Children’s services in Sandwell are to be transferred from the council to a newly formed trust as part of a government intervention to address concerns about the services.

Justine Greening, the education secretary, has issued a directive instructing the council to develop plans to transfer children’s services to the trust by 1 December.

Ofsted rated Sandwell Metropolitan Borough Council children’s services as ‘inadequate’ last year.

In a letter to the council, Edward Timpson, the minister for vulnerable children, said: “This decision has not been taken lightly. Sandwell Metropolitan Borough Council has failed its most vulnerable children and young people for approaching seven years. This is unacceptable and I am determined to reverse this record of failure.”

He said he appreciated there would be “anxiety” about the decision, but that children’s services should demonstrate to social workers that it would provide an opportunity for “a fresh start”.

Timpson acknowledged the direction would create anxiety among social workers in Sandwell, but said there had been “encouraging signs of improvement” following the establishment of trusts by Doncaster, Slough and Kingston upon Thames.

The news comes after the announcement earlier this year that children’s services in Birmingham, which, like Sandwell, is a partner in the newly formed West Midlands Combined Authority, will be taken over by a voluntary trust.

Eleanor Brazil, the council’s then children’s services commissioner, published a report in July saying that services were not improving and should be removed from the council’s control.

The findings of the latest Ofsted inspection, published last week, stressed that services are now making “positive changes”. It said that the multi-agency safeguarding hub (MASH) had improved its information gathering and intervention where it was concerned about children.

However, it found “inconsistent” decision-making and oversight, with poor management leading to issues such as alleged victims of physical abuse not seeing a paediatrician.

It noted that the quality of social work assessment and plans was “poor” and an area for concern.

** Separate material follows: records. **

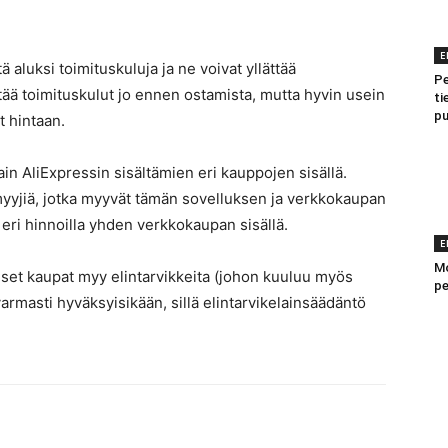
E
 aluksi toimituskuluja ja ne voivat yllättää
Pe
ää toimituskulut jo ennen ostamista, mutta hyvin usein
ti
pu
t hintaan.
in AliExpressin sisältämien eri kauppojen sisällä.
myyjiä, jotka myyvät tämän sovelluksen ja verkkokaupan
ä eri hinnoilla yhden verkkokaupan sisällä.
E
Mo
aiset kaupat myy elintarvikkeita (johon kuuluu myös
pe
varmasti hyväksyisikään, sillä elintarvikelainsäädäntö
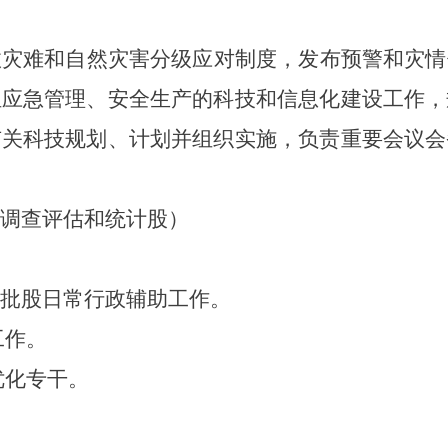
故灾难和自然灾害分级应对制度，发布预警和灾情
担应急管理、安全生产的科技和信息化建设工作，
有关科技规划、计划并组织实施，负责重要会议会
调查评估和统计股）
批股日常行政辅助工作。
工作。
优化专干。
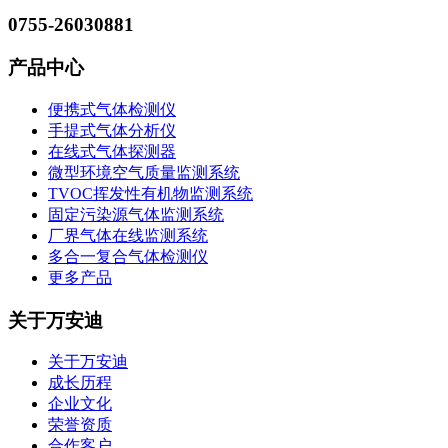
0755-26030881
产品中心
便携式气体检测仪
手提式气体分析仪
在线式气体探测器
微型环境空气质量监测系统
TVOC挥发性有机物监测系统
固定污染源气体监测系统
厂界气体在线监测系统
多合一复合气体检测仪
更多产品
关于万安迪
关于万安迪
成长历程
企业文化
荣誉资质
合作客户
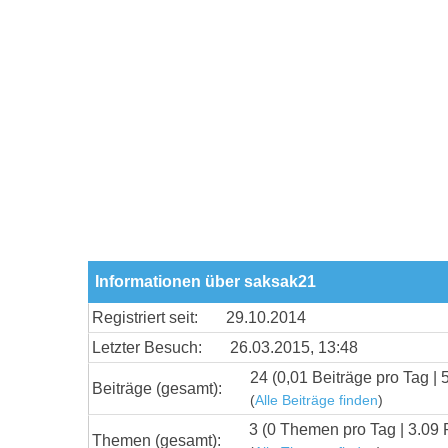
Informationen über saksak21
Registriert seit:
29.10.2014
Letzter Besuch:
26.03.2015, 13:48
24 (0,01 Beiträge pro Tag | 
Beiträge (gesamt):
(
Alle Beiträge finden
)
3 (0 Themen pro Tag | 3.09 
Themen (gesamt):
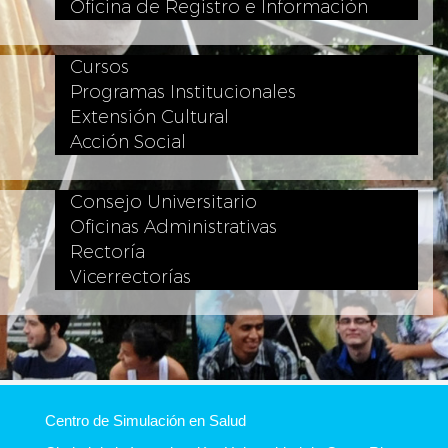
Oficina de Registro e Información
Cursos
Programas Institucionales
Extensión Cultural
Acción Social
Consejo Universitario
Oficinas Administrativas
Rectoría
Vicerrectorías
Centro de Simulación en Salud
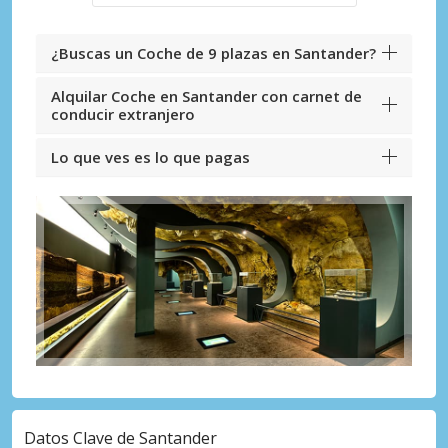
¿Buscas un Coche de 9 plazas en Santander?
Alquilar Coche en Santander con carnet de
conducir extranjero
Lo que ves es lo que pagas
Datos Clave de Santander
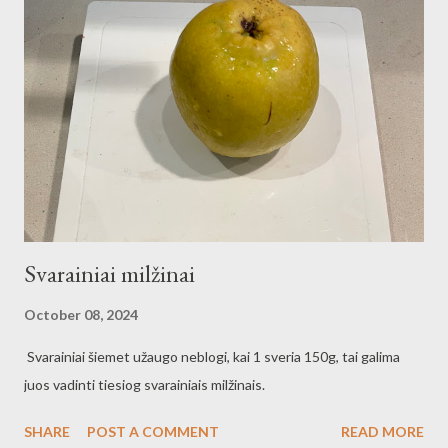
Svarainiai milžinai
October 08, 2024
Svarainiai šiemet užaugo neblogi, kai 1 sveria 150g, tai galima
juos vadinti tiesiog svarainiais milžinais.
SHARE
POST A COMMENT
READ MORE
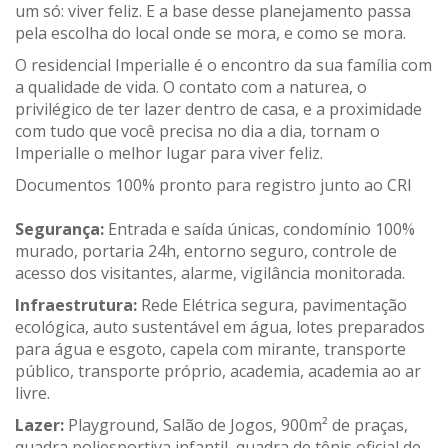
um só: viver feliz. E a base desse planejamento passa
pela escolha do local onde se mora, e como se mora.
O residencial Imperialle é o encontro da sua família com
a qualidade de vida. O contato com a naturea, o
privilégico de ter lazer dentro de casa, e a proximidade
com tudo que você precisa no dia a dia, tornam o
Imperialle o melhor lugar para viver feliz.
Documentos 100% pronto para registro junto ao CRI
Segurança:
Entrada e saída únicas, condomínio 100%
murado, portaria 24h, entorno seguro, controle de
acesso dos visitantes, alarme, vigilância monitorada.
Infraestrutura:
Rede Elétrica segura, pavimentação
ecológica, auto sustentável em água, lotes preparados
para água e esgoto, capela com mirante, transporte
público, transporte próprio, academia, academia ao ar
livre.
Lazer:
Playground, Salão de Jogos, 900m² de praças,
quadra poliesportiva infantil, quadra de tênis oficial de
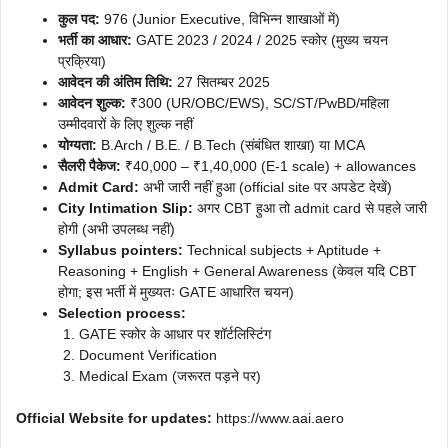
कुल पद:
976 (Junior Executive, विभिन्न शाखाओं में)
भर्ती का आधार:
GATE 2023 / 2024 / 2025 स्कोर (मुख्य चयन
प्रक्रिया)
आवेदन की अंतिम तिथि:
27 सितम्बर 2025
आवेदन शुल्क:
₹300 (UR/OBC/EWS), SC/ST/PwBD/महिला
उम्मीदवारों के लिए शुल्क नहीं
योग्यता:
B.Arch / B.E. / B.Tech (संबंधित शाखा) या MCA
सैलरी पैकेज:
₹40,000 – ₹1,40,000 (E-1 scale) + allowances
Admit Card:
अभी जारी नहीं हुआ (official site पर अपडेट देखें)
City Intimation Slip:
अगर CBT हुआ तो admit card से पहले जारी
होगी (अभी उपलब्ध नहीं)
Syllabus pointers:
Technical subjects + Aptitude +
Reasoning + English + General Awareness (केवल यदि CBT
होगा; इस भर्ती में मुख्यतः GATE आधारित चयन)
Selection process:
GATE स्कोर के आधार पर शॉर्टलिस्टिंग
Document Verification
Medical Exam (जरूरत पड़ने पर)
Official Website for updates:
https://www.aai.aero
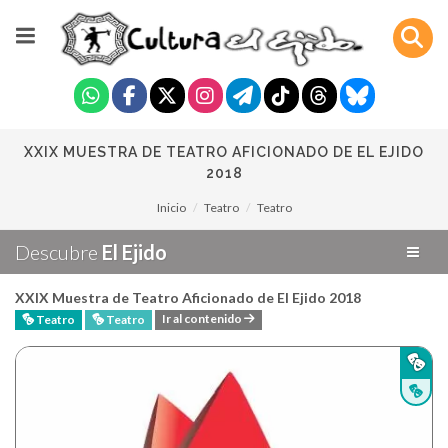
XXIX MUESTRA DE TEATRO AFICIONADO DE EL EJIDO
2018
Inicio
Teatro
Teatro
Descubre
El Ejido
XXIX Muestra de Teatro Aficionado de El Ejido 2018
Ir al contenido
Teatro
Teatro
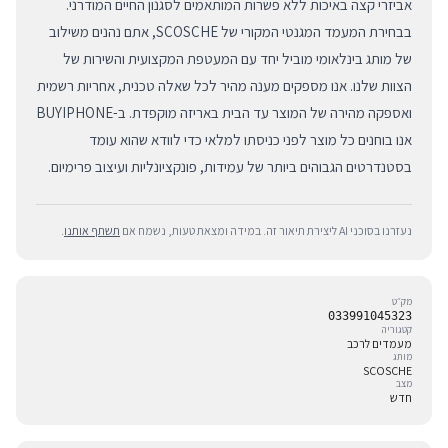
אביזרי קצה באיכות ללא פשרות המותאמים לסגנון החיים המודרני.
בבחירת המעמד המגנטי המקורי של SCOSCHE, אתם נהנים משילוב
של מותג בינלאומי מוביל יחד עם המעטפת המקצועית והשירות של
הצוות שלנו. אנו מספקים מענה מהיר לכל שאלה טכנית, אחריות רשמית
ואספקה מהירה של המוצר עד הבית באריזה מוקפדת. ב-BUYIPHONE
אנו בוחנים כל מוצר לפני כניסתו למלאי כדי לוודא שהוא עומד
בסטנדרטים הגבוהים ביותר של עמידות, פונקציונליות ועיצוב פרימיום.
נעזרנו בסוכני AI ליצירת תיאור זה. במידה ומצאת טעות, נשמח אם
תשתף אותנו
.
מק״ט
033991045323
קטגוריה
מעמדים לרכב
מותג
SCOSCHE
מצב
חדש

Regarding the issue of child sexual exploitation, Ofsted said that partner agencies were engaging positively, new senior managers had been appointed and children’s services were taking decisive action in most cases.

However, key agencies did not always attend meetings and information was not always properly recorded.

A recent report from Ofsted said that frontline services in four key areas still need to improve in tackling child sexual exploitation.

Ofsted warned recently that 24% of local authority children’s services are rated ‘inadequate’, and complaints about children’s services to the Local Government Ombudsman have increased by 13% in the past year.

Tony Barnsley, joint secretary of the Sandwell branch of Unison, told BBC News that if members did not receive a guarantee over pay and pensions following changes to children’s services, they would “have little choice” but to issue a ballot.

Cllr Simon Hackett, council member for children’s services, said: “We acknowledge intervention can help us reach the high standards we are determined to achieve.”